Task to carry out.
Each entry that follows should be set down precisely, with its pictures removed.

Saved entries.
**********

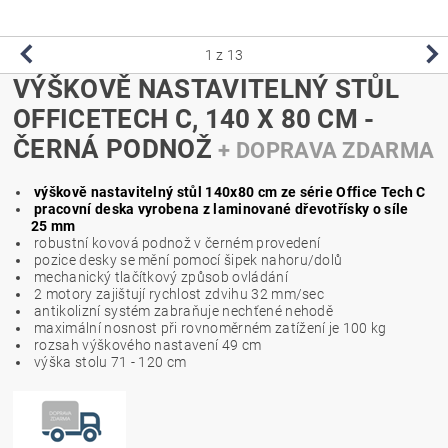
1
z 13
VÝŠKOVĚ NASTAVITELNÝ STŮL
OFFICETECH C, 140 X 80 CM -
ČERNÁ PODNOŽ
+ DOPRAVA ZDARMA
výškově nastavitelný stůl 140x80 cm ze série Office Tech C
pracovní deska vyrobena z laminované dřevotřísky o síle
25 mm
robustní kovová podnož v černém provedení
pozice desky se mění pomocí šipek nahoru/dolů
mechanický tlačítkový způsob ovládání
2 motory zajištují rychlost zdvihu 32 mm/sec
antikolizní systém zabraňuje nechťené nehodě
maximální nosnost při rovnoměrném zatížení je 100 kg
rozsah výškového nastavení 49 cm
výška stolu 71 - 120 cm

**********

Exercise result.
1
z 13
VÝŠKOVĚ NASTAVITELNÝ STŮL
OFFICETECH C, 140 X 80 CM -
ČERNÁ PODNOŽ
+ DOPRAVA ZDARMA
výškově nastavitelný stůl 140x80 cm ze série Office Tech C
pracovní deska vyrobena z laminované dřevotřísky o síle
25 mm
robustní kovová podnož v černém provedení
pozice desky se mění pomocí šipek nahoru/dolů
mechanický tlačítkový způsob ovládání
2 motory zajištují rychlost zdvihu 32 mm/sec
antikolizní systém zabraňuje nechťené nehodě
maximální nosnost při rovnoměrném zatížení je 100 kg
rozsah výškového nastavení 49 cm
výška stolu 71 - 120 cm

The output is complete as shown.